Among the entries below, find the lines that hold the word "Photophores" and report them.

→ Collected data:
---

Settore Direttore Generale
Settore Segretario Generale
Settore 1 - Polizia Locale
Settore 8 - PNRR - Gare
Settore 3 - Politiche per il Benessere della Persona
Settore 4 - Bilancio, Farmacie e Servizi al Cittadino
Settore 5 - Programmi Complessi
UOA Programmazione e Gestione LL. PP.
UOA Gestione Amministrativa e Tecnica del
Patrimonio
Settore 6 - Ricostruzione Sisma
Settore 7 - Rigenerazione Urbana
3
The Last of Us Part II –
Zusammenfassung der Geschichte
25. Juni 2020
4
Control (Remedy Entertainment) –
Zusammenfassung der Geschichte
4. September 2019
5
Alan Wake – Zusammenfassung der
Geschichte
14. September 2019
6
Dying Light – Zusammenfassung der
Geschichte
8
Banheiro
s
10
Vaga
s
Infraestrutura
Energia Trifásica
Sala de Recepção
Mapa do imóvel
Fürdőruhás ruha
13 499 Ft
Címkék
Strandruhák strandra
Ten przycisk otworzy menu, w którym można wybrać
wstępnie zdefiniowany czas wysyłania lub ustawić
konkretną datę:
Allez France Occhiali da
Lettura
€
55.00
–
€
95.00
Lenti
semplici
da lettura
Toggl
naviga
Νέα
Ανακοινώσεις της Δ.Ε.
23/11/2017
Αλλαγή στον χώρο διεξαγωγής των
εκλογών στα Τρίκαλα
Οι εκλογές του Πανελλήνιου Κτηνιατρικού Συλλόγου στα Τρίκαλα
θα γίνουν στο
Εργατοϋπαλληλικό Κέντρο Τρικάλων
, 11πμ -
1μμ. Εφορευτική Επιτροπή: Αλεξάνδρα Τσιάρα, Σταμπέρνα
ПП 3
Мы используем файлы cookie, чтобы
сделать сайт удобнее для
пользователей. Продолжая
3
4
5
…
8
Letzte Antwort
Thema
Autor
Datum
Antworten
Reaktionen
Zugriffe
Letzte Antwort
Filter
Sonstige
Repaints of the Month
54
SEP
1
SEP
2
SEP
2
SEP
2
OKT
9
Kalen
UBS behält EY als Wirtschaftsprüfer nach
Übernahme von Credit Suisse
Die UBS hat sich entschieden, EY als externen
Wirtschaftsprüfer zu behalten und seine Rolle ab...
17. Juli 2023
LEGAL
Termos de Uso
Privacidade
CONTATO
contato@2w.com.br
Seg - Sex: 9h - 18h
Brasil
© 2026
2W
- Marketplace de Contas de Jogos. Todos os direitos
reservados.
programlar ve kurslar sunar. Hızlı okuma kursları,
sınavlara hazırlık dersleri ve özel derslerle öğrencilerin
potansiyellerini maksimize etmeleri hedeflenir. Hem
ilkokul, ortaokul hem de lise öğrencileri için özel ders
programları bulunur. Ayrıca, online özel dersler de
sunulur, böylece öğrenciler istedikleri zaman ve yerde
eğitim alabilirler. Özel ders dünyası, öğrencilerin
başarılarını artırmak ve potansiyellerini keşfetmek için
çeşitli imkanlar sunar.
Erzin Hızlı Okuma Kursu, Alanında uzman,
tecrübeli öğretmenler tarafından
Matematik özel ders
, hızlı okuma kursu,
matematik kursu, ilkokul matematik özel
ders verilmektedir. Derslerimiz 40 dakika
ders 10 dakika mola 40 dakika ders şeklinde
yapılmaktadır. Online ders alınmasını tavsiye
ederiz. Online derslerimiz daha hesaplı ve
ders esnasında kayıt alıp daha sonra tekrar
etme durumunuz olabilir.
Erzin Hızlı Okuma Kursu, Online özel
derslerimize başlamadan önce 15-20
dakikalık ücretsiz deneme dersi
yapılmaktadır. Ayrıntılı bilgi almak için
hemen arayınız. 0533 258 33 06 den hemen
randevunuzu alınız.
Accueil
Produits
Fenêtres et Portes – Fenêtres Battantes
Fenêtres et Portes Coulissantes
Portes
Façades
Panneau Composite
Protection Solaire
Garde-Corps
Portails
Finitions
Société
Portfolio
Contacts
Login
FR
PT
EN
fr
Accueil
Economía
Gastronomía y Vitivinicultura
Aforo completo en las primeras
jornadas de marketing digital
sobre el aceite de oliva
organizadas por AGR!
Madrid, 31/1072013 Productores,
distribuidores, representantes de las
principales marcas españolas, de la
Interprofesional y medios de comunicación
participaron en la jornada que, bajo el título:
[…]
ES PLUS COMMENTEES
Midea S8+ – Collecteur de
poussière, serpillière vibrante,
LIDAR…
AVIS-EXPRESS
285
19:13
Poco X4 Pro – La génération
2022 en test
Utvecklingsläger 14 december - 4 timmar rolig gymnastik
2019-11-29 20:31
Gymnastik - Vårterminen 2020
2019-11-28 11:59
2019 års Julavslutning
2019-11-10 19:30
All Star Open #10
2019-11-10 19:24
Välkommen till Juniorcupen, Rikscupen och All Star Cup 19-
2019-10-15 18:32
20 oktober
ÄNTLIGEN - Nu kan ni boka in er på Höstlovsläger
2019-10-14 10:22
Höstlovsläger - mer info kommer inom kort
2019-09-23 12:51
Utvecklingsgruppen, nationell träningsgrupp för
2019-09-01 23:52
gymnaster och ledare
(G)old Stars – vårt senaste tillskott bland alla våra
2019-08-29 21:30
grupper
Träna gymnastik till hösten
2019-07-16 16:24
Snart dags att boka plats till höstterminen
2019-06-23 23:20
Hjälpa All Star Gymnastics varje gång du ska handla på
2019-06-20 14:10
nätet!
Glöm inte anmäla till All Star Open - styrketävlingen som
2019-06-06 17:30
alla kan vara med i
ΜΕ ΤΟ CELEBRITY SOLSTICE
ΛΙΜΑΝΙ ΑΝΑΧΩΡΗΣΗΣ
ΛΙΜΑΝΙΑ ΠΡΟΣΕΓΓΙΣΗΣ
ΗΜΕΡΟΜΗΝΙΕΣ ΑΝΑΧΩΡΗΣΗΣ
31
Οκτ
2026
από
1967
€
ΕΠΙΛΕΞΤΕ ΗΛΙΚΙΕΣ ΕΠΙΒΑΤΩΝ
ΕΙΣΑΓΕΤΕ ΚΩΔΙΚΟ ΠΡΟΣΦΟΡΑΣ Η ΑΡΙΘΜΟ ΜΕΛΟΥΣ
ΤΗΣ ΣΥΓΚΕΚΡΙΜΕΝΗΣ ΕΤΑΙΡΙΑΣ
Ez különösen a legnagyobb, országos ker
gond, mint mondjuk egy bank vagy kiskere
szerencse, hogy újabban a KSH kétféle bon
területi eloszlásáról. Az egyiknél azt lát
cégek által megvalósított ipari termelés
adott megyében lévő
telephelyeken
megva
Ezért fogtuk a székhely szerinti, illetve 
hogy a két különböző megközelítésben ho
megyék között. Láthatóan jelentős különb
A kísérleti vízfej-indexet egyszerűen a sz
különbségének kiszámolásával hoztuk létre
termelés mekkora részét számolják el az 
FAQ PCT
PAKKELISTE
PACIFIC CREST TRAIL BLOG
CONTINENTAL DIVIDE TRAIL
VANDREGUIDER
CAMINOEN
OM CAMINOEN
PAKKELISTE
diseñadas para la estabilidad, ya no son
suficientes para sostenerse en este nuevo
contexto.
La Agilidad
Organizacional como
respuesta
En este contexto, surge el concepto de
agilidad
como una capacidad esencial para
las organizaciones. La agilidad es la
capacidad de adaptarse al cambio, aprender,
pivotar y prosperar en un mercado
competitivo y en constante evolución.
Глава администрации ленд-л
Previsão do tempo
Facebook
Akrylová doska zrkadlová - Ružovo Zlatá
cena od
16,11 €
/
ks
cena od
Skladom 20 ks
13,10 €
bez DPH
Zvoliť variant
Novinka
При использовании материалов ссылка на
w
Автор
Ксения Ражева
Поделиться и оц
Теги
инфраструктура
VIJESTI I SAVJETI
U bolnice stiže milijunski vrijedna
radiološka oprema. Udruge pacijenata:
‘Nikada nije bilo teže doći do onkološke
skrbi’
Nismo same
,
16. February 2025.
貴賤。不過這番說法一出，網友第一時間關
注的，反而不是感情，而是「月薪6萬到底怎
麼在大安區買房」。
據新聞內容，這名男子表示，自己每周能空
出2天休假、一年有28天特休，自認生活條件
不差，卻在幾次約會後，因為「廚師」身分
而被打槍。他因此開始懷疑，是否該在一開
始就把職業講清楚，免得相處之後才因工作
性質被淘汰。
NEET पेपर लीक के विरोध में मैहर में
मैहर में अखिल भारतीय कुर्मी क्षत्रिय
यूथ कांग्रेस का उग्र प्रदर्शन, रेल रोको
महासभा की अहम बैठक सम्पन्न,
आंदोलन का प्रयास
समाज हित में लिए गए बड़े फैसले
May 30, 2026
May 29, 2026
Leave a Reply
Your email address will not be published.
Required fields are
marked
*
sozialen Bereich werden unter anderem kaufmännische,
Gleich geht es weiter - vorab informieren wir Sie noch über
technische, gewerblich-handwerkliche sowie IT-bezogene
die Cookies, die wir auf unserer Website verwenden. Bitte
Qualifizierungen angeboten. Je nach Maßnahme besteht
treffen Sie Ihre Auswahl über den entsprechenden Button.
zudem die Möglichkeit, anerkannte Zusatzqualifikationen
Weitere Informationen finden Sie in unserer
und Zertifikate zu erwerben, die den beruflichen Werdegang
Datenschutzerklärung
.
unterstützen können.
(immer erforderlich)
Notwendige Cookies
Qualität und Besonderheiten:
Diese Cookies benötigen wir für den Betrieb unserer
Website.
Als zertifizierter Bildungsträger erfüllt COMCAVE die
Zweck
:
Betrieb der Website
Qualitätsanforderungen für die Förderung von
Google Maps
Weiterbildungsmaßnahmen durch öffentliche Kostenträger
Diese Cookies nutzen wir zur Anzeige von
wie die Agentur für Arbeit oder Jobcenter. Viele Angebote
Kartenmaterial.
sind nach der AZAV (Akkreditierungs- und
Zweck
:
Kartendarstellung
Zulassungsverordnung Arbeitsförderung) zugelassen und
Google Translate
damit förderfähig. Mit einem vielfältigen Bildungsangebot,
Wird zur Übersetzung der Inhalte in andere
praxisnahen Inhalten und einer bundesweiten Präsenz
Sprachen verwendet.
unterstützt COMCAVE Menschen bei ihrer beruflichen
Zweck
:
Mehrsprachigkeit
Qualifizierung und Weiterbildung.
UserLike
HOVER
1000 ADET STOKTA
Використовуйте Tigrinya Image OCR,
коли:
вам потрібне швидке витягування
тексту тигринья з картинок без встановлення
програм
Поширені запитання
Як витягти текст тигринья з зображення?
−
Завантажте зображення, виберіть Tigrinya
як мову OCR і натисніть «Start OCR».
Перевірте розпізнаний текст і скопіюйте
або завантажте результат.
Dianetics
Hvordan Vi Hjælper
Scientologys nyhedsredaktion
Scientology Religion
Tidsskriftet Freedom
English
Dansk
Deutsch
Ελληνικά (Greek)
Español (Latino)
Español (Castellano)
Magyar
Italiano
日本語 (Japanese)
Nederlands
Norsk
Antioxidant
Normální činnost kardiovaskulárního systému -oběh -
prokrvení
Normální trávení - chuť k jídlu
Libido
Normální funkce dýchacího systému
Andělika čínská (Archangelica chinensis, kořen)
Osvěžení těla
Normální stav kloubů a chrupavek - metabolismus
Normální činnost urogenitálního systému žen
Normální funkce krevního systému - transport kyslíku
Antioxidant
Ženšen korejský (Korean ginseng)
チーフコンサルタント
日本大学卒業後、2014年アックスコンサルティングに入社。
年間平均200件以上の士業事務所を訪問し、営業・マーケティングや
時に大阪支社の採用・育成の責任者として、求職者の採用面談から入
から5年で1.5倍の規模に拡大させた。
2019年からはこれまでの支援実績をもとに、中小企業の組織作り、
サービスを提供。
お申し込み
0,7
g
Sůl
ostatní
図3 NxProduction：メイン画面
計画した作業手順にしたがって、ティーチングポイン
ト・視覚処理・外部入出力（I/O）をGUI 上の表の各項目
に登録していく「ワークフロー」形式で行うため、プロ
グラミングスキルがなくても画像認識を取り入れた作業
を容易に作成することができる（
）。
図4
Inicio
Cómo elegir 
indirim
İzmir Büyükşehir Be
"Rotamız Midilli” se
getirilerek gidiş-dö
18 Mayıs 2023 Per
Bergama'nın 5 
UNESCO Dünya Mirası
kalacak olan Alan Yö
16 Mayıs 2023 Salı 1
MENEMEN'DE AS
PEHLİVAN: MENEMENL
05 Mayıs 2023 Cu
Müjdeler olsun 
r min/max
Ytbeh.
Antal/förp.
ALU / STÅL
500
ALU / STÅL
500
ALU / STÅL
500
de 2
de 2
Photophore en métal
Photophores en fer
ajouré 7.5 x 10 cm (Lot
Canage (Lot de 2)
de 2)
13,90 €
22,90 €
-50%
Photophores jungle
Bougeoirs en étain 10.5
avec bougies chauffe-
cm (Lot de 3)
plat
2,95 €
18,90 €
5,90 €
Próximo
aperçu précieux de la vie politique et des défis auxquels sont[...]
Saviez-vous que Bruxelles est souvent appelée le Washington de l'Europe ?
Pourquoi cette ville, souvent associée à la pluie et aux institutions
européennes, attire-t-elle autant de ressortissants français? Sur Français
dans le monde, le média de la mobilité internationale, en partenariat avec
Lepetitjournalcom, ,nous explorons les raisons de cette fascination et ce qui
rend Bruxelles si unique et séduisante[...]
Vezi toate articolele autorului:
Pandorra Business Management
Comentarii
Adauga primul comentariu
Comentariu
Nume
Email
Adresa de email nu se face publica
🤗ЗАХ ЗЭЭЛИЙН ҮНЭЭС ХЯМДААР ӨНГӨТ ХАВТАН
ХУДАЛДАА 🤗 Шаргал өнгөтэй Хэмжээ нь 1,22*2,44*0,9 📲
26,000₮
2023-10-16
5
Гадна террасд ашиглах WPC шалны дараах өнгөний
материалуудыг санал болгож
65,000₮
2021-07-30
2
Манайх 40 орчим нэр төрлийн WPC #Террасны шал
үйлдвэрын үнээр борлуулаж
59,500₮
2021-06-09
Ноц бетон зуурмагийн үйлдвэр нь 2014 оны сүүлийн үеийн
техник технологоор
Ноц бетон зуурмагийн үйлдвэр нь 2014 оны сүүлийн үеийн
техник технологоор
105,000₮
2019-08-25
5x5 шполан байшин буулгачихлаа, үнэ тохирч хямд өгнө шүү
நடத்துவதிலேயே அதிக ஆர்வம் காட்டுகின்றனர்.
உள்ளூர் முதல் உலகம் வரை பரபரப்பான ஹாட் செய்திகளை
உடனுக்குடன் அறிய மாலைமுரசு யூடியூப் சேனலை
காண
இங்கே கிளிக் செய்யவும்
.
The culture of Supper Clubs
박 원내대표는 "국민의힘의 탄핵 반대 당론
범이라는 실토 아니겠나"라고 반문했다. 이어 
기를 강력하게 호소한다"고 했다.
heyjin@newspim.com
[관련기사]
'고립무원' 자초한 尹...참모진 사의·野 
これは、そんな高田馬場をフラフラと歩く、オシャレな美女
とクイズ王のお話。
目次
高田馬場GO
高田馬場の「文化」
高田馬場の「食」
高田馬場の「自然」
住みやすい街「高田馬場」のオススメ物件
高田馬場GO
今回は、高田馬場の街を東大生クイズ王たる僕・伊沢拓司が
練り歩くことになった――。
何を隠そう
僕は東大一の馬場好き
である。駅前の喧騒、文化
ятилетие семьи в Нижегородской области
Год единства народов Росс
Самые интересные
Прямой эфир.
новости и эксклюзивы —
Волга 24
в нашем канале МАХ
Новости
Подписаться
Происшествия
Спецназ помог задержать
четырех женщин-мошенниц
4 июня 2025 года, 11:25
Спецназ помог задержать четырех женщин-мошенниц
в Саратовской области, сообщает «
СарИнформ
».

---

→ Result for this task:
Photophores en fer
Photophores jungle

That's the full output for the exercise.